▶ _Exercise_
Tally the lines of the material that carry the word "County". Give no more than the number.

--- Data in this exercise Enclosed Below ---

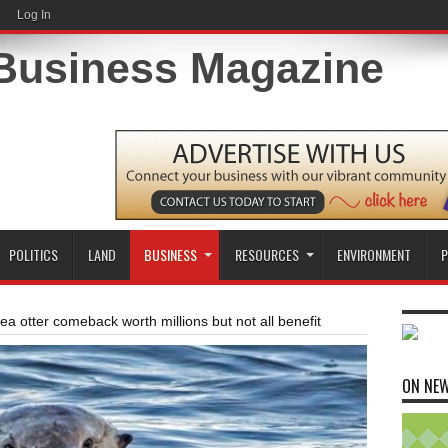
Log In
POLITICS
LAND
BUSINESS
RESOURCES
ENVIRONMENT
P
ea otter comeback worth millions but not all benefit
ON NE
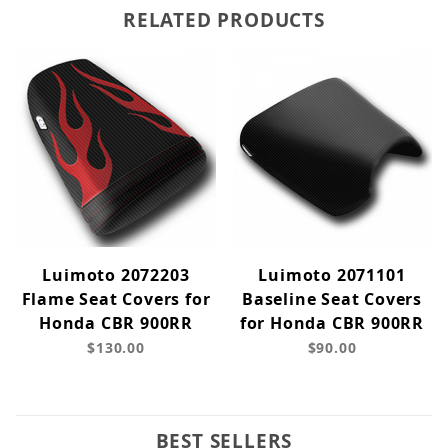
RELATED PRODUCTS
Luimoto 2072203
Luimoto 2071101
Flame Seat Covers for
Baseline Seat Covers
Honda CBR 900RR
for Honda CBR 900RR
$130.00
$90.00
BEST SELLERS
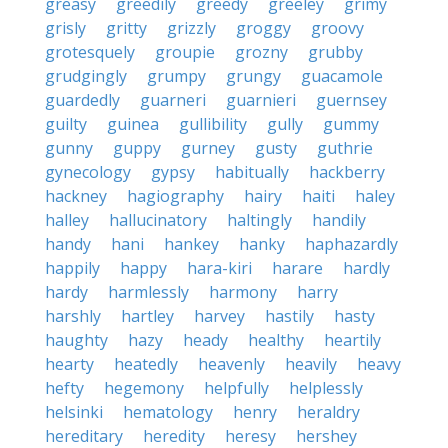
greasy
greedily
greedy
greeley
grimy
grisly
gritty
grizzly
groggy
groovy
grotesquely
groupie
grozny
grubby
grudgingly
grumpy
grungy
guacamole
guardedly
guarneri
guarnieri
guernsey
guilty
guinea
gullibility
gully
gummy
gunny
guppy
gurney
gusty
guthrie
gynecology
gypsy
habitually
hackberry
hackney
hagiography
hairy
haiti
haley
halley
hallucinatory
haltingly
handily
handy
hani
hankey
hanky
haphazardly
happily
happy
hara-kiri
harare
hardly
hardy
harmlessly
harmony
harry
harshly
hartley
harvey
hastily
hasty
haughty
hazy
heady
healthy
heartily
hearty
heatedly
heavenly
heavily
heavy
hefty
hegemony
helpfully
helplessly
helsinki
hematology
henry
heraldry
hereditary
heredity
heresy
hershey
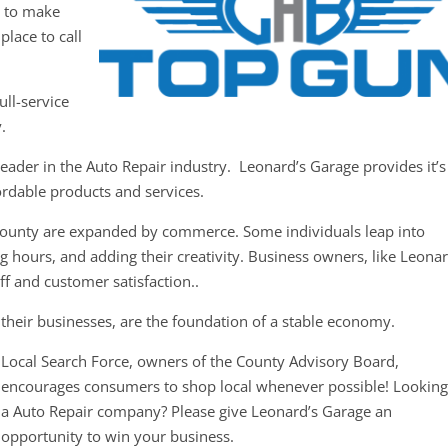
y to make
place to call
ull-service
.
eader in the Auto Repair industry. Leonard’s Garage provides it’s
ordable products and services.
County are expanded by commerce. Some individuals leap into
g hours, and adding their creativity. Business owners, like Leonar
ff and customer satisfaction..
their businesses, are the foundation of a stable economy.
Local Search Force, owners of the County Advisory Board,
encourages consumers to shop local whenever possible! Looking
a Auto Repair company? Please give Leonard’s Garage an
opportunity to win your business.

--- End of Enclosed Data in this exercise ---
--- Data in this exercise Enclosed Below ---

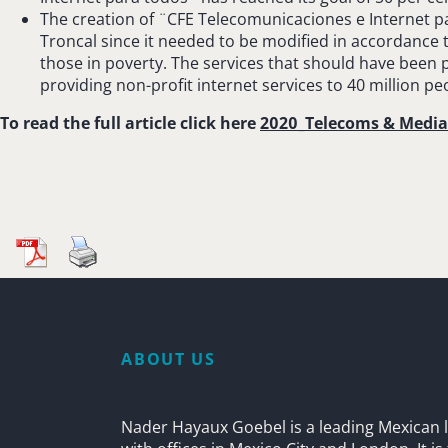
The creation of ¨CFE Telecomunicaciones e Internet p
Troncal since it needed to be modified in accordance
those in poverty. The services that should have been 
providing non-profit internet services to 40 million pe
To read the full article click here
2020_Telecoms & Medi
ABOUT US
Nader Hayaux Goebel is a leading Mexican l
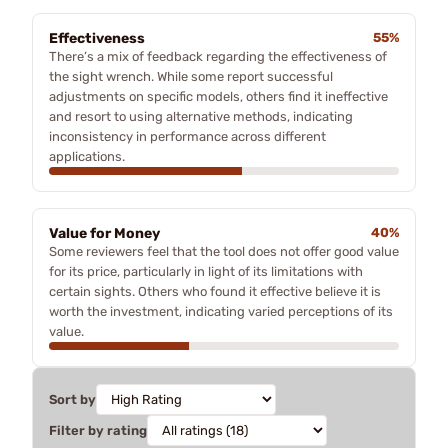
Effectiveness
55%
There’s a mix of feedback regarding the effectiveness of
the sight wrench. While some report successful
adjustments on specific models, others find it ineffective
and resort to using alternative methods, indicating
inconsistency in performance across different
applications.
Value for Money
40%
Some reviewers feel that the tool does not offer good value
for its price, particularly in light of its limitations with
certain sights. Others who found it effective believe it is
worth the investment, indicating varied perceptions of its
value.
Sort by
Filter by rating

--- End of Enclosed Data in this exercise ---

▶ _Result_
2